◆ Task instructions ◆
Send each entry back exactly as given, pictures excluded.

◆ Raw data ◆
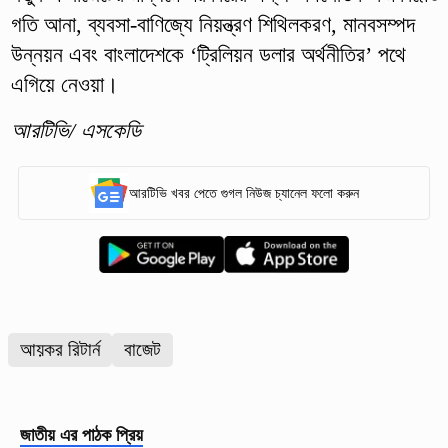
গতি আনা, ব্যবসা-বাণিজ্যে নিয়ন্ত্রণ শিথিলকরণ, মানবসম্পদ
উন্নয়ন এবং বাংলাদেশকে ‘ট্রিলিয়ন ডলার অর্থনীতির’ পথে
এগিয়ে নেওয়া।
আরটিভি/ এসকেডি
আরটিভি খবর পেতে গুগল নিউজ চ্যানেল ফলো করুন
আয়কর রিটার্ন
বাজেট
জাতীয়
এর পাঠক প্রিয়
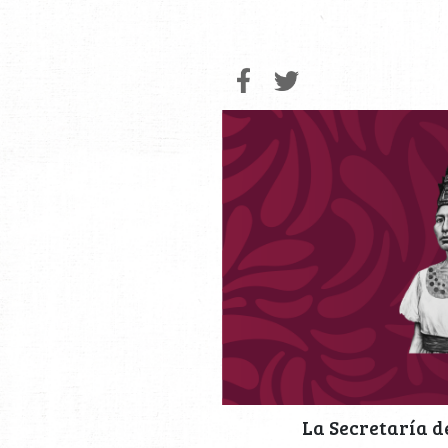
La Secretaría d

◆ Answer to this problem ◆
গতি আনা, ব্যবসা-বাণিজ্যে নিয়ন্ত্রণ শিথিলকরণ, মানবসম্পদ
উন্নয়ন এবং বাংলাদেশকে ‘ট্রিলিয়ন ডলার অর্থনীতির’ পথে
এগিয়ে নেওয়া।
আরটিভি/ এসকেডি
আরটিভি খবর পেতে গুগল নিউজ চ্যানেল ফলো করুন
আয়কর রিটার্ন
বাজেট
জাতীয়
এর পাঠক প্রিয়
La Secretaría d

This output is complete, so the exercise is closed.